Après une longue journée à la fac – l'échéance des examens arrive à grands pas et les profs intensifient leurs programmes depuis quelques jours – je retrouve Jen sur le parking et nous rentrons ensemble chez nous, sous une pluie battante.

A peine derrière le volant, elle lance sa playlist et la musique de Cage the Elephant emplit l'habitacle. Je ne suis pas fan, mais c'est le deal : celui qui conduit choisit l'ambiance sonore. Durant le trajet, le front collé à la vitre, je regarde défiler les rues de Middlebury, qui semblent bien tristes sous l'averse et le ciel bas.

- Alors... Milan ?

Je sursaute en entendant la voix de Jen et fronce les sourcils, perplexe. Face à mon silence, elle me jette un coup d'œil rapide et hoche la tête de façon insistante.

- Quoi, Milan ?

- Oh, River, je t'en prie ! réplique-t-elle sur un ton faussement exaspéré, un sourire au coin des lèvres. Est-ce qu'il va bien ? Qu'est-ce qu'il va faire maintenant ? Tu sais combien de temps il reste ?

- Oui. Je ne sais pas. Non, dis-je de façon mécanique et lapidaire, rien que pour la taquiner et attiser sa curiosité.

Ma sœur grogne de frustration et me tape sur l'épaule :

- T'es chiant !

Nous pouffons de rire tous les deux. Mais je ne suis pas un monstre, je ne vais pas la laisser dans l'ignorance – bien que je n'aie guère de nouvelles fraîches à lui donner :

- Je n'ai pas encore discuté avec Milan mais Gaby m'a dit qu'il avait fini sa 3e année et qu'il suivrait son master ici, aux Etats-Unis. Je n'ai aucune idée de l'endroit où il a choisi d'aller. Il reste là pour l'été, je crois. Et avant que tu imagines tout un tas de trucs débiles : c'était cool de le revoir, c'est un pote et tout est clair entre nous... ok ?

- Est-ce qu'il est toujours aussi beau gosse ? demande-t-elle en ignorant mes dernières paroles.

Ses yeux pétillent de malice et je ne peux m'empêcher de lever les miens au ciel... mais je consens malgré tout à lui répondre.

- Ouais, je crois. Et même encore plus qu'avant, à mon avis... la concurrence va être rude !

- Je m'en fous, il ne m'intéresse pas autrement que comme un ami.

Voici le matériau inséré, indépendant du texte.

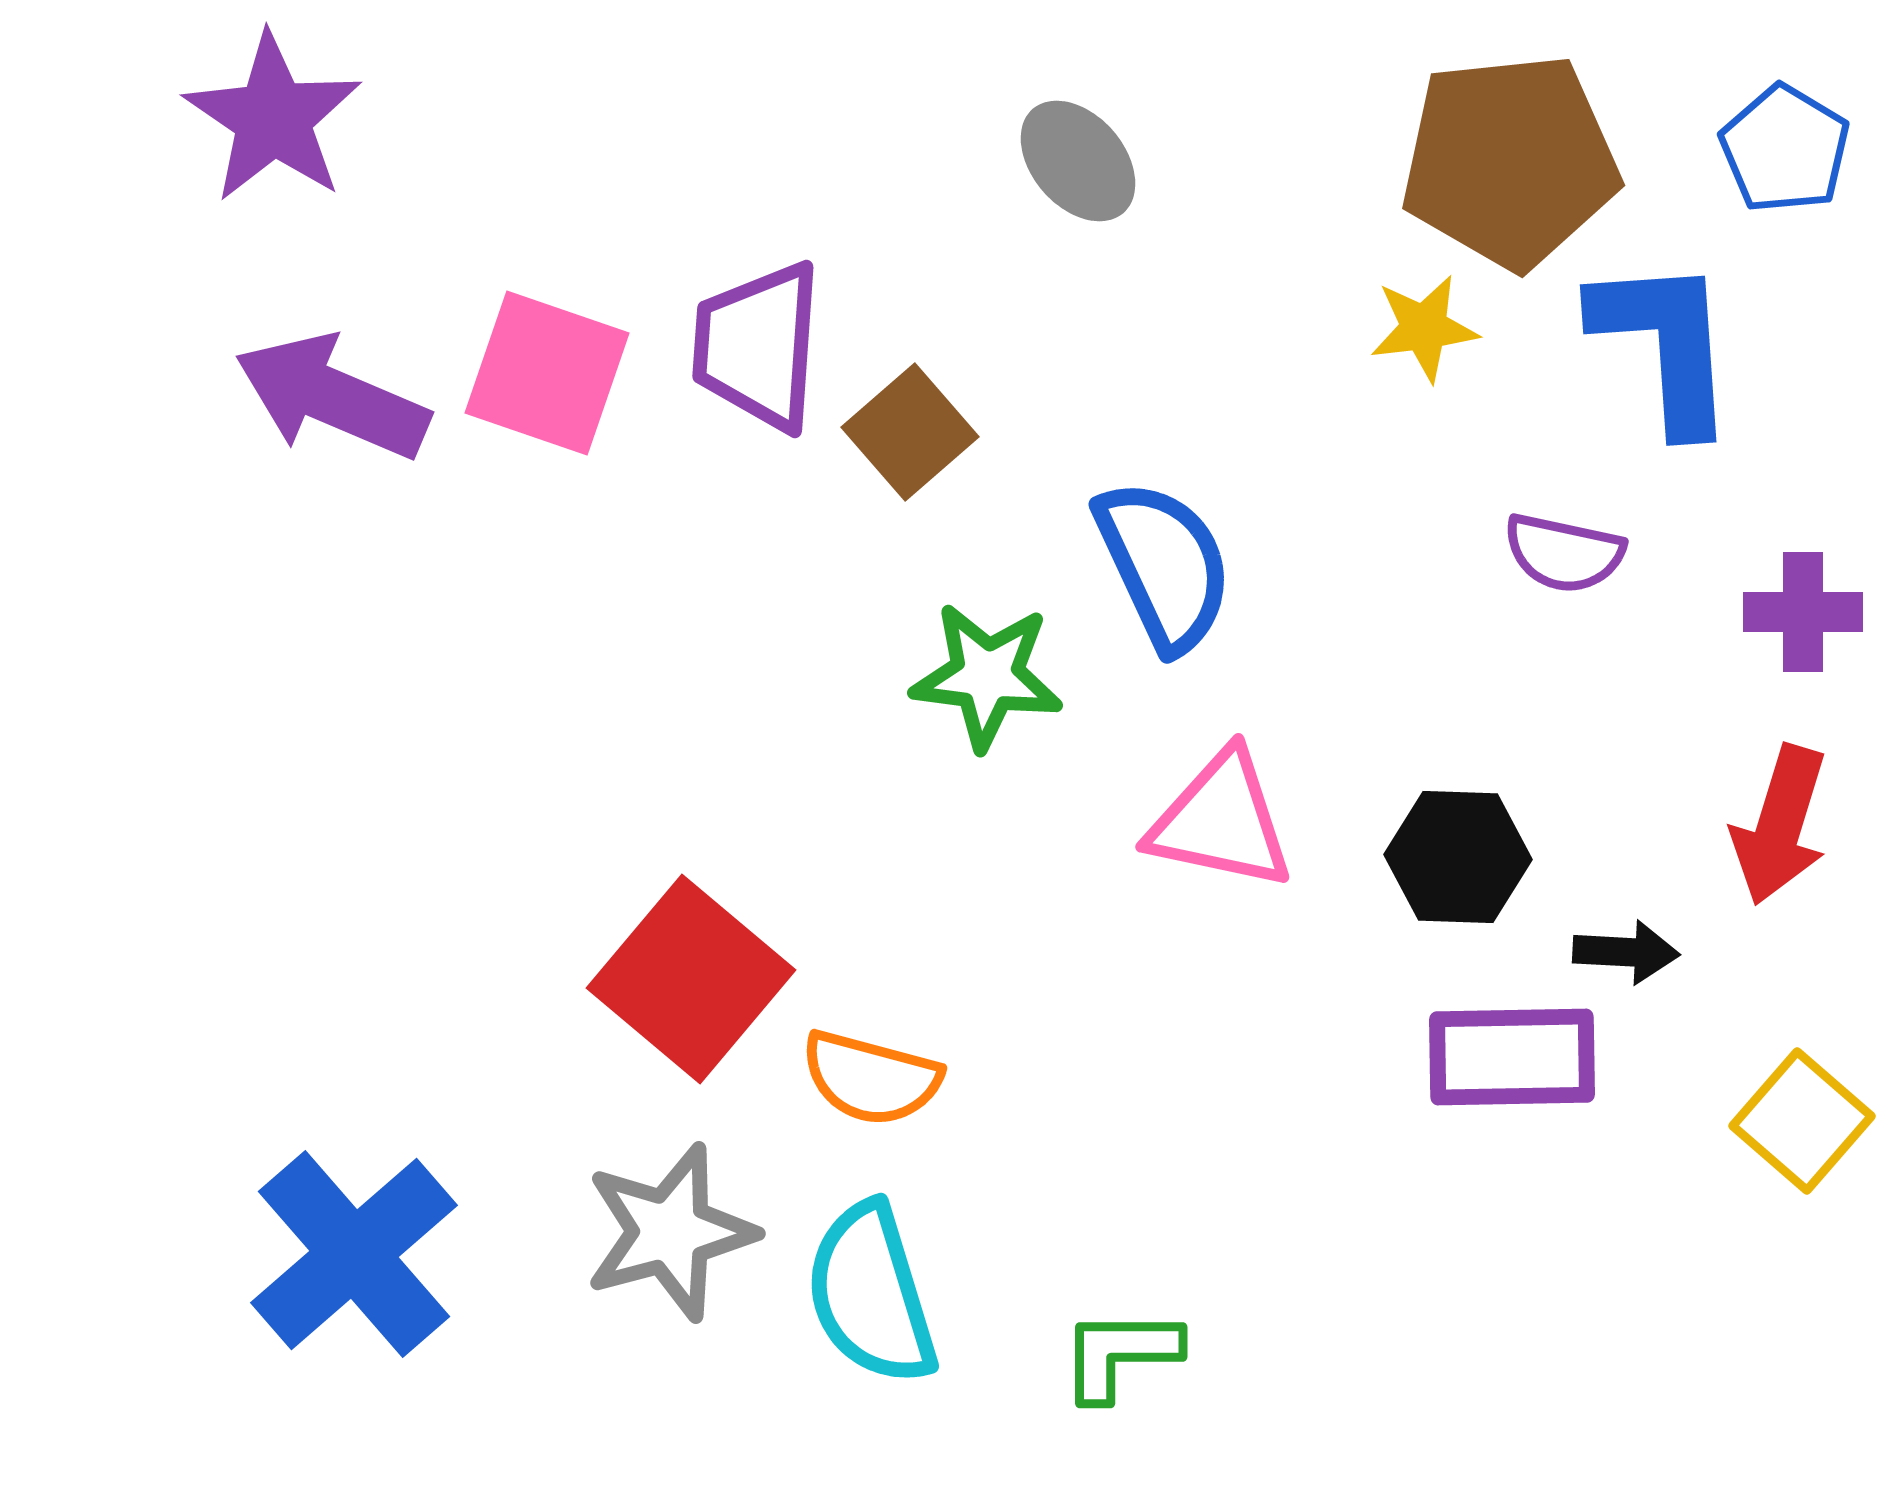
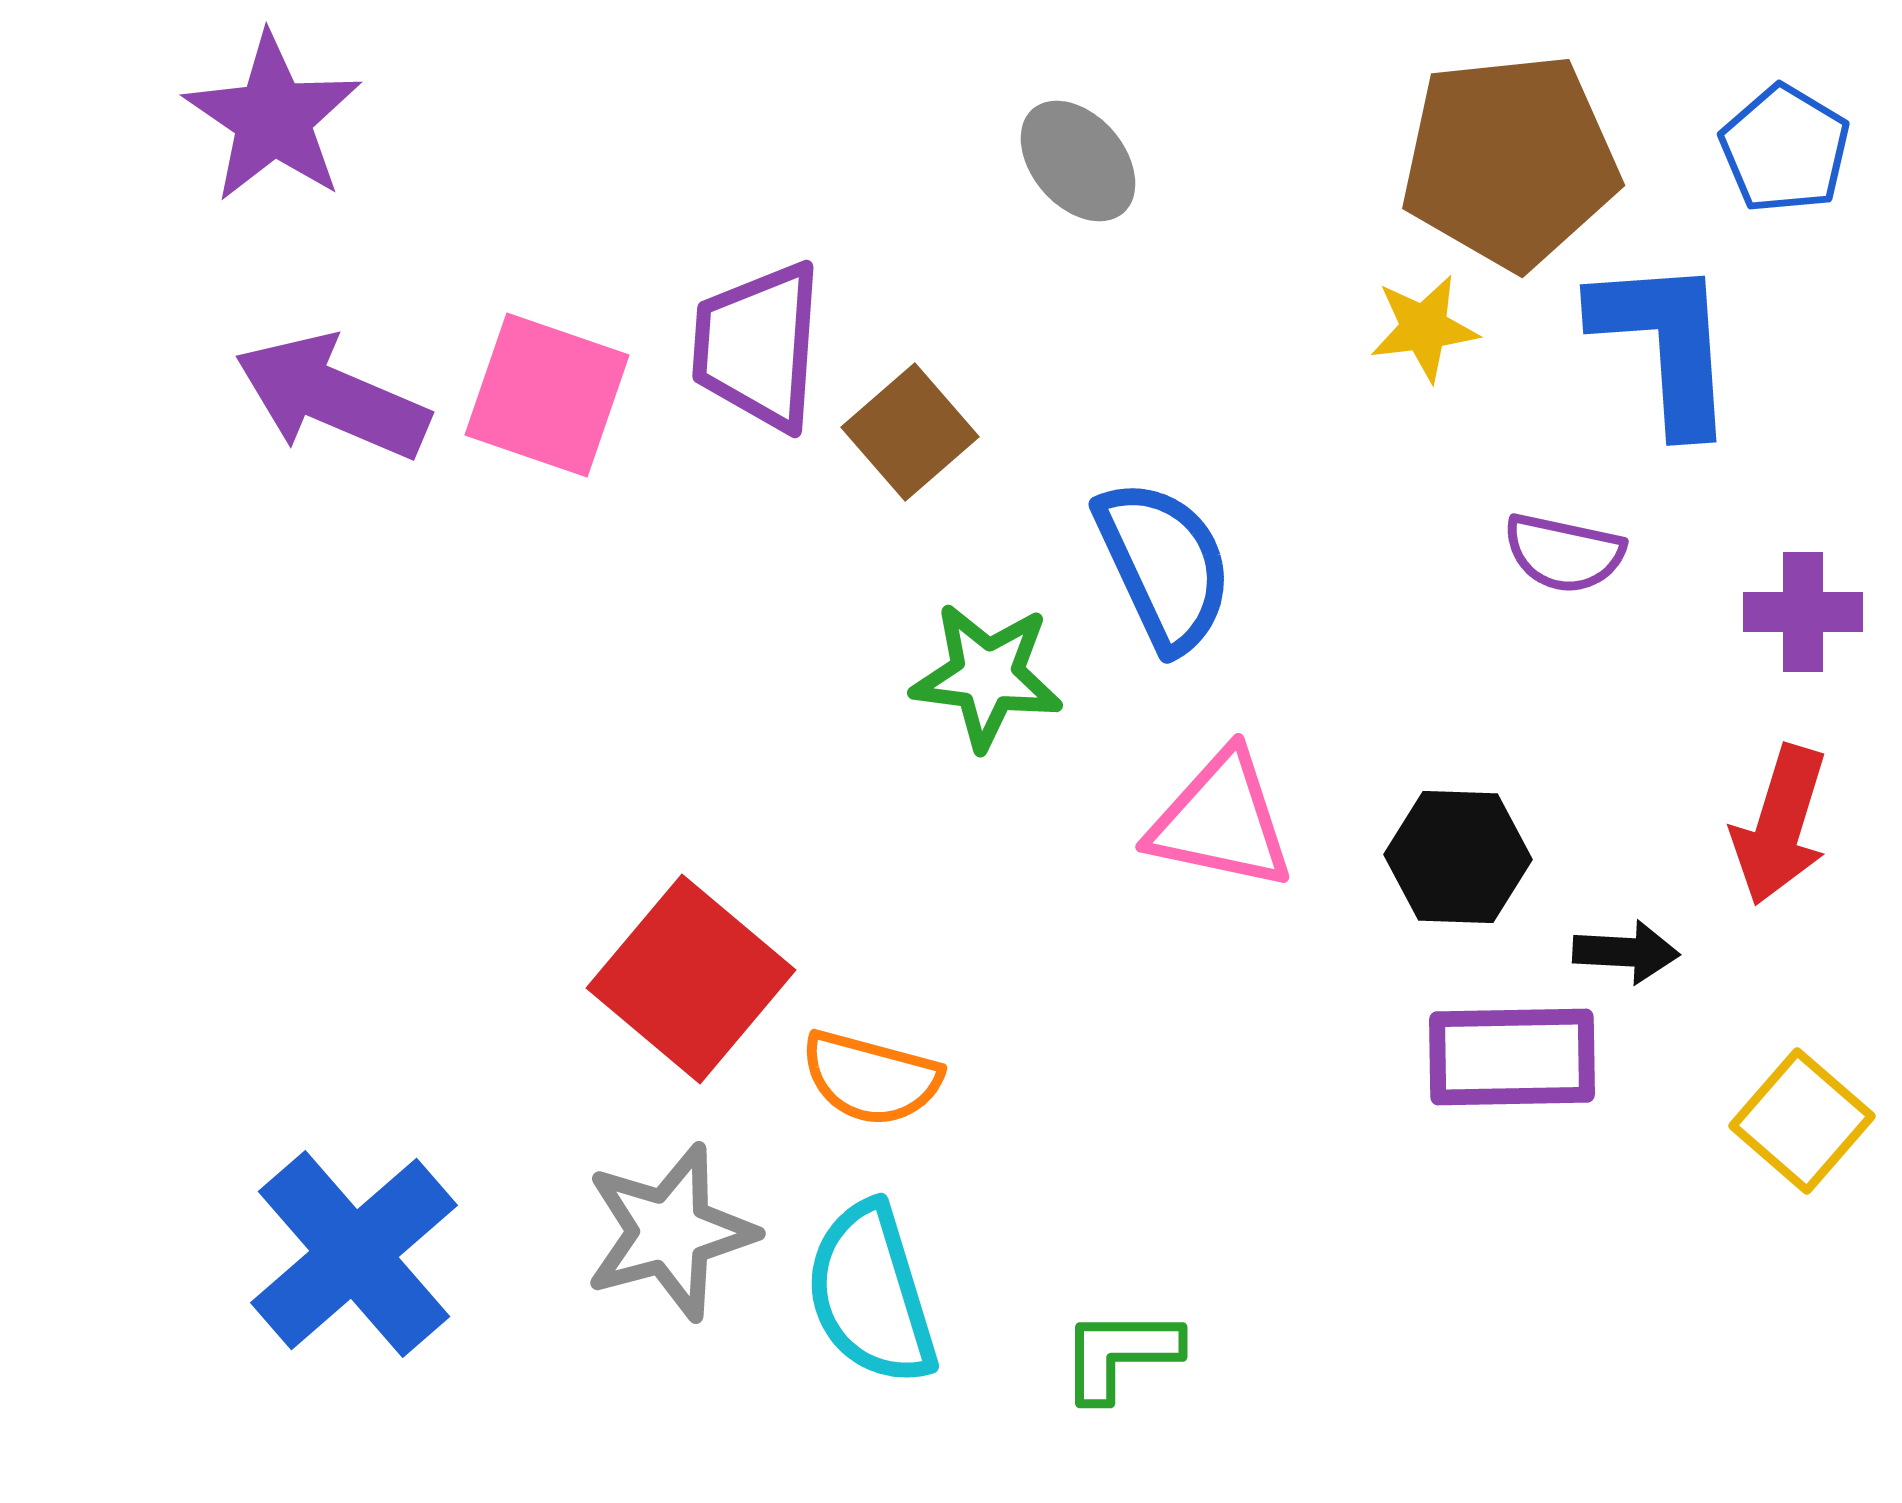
pink square: moved 22 px down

Et puis, toi aussi, tu es beau, ajoute-t-elle d'une voix ferme en plantant son regard dans le mien. Si tu faisais un minimum attention, tu verrais que tu as plein d'admiratrices qui n'attendent qu'un signe de ta part : le genre beau brun ténébreux et sportif est très en vogue, tu sais !

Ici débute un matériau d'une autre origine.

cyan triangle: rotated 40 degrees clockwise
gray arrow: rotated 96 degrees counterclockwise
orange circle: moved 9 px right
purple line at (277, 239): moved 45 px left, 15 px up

Je secoue la tête sans répondre, me concentrant de nouveau sur le paysage : ma sœur manque vraiment d'objectivité, même si je suis loin de me trouver hideux. Il n'y a que mes yeux très foncés et mon teint un peu cuivré que j'apprécie, en plus de mes lèvres assez charnues. Le reste... ben je mesure 1m85, je suis brun et sportif, ainsi qu'elle l'a dit, et puis c'est tout. Après deux ou trois minutes, nous voilà parvenus devant la maison. Jen se gare le long du trottoir et nous nous précipitons à l'intérieur pour éviter d'être trempés.

Jennifer disparait dans sa chambre en emportant la dernière pomme qui se trouvait dans le panier à fruits, tandis que je m'installe dans la cuisine pour boire un café et grignoter un en-cas. Il est bientôt 18 heures, le ciel s'assombrit déjà et j'ai un dossier de biologie environnementale à relire avant d'aller au gymnase. Un sentiment d'allégresse m'envahit lorsque je pense à la soirée qui m'attend, sans bien comprendre pour quelle raison exactement : jouer au basket ? jouer au basket avec Milan ? me retrouver seul avec lui ? A peine ai-je formulé cette possibilité que je la rejette vivement, convaincu que c'est surtout l'opportunité de me mesurer à lui qui m'enthousiasme.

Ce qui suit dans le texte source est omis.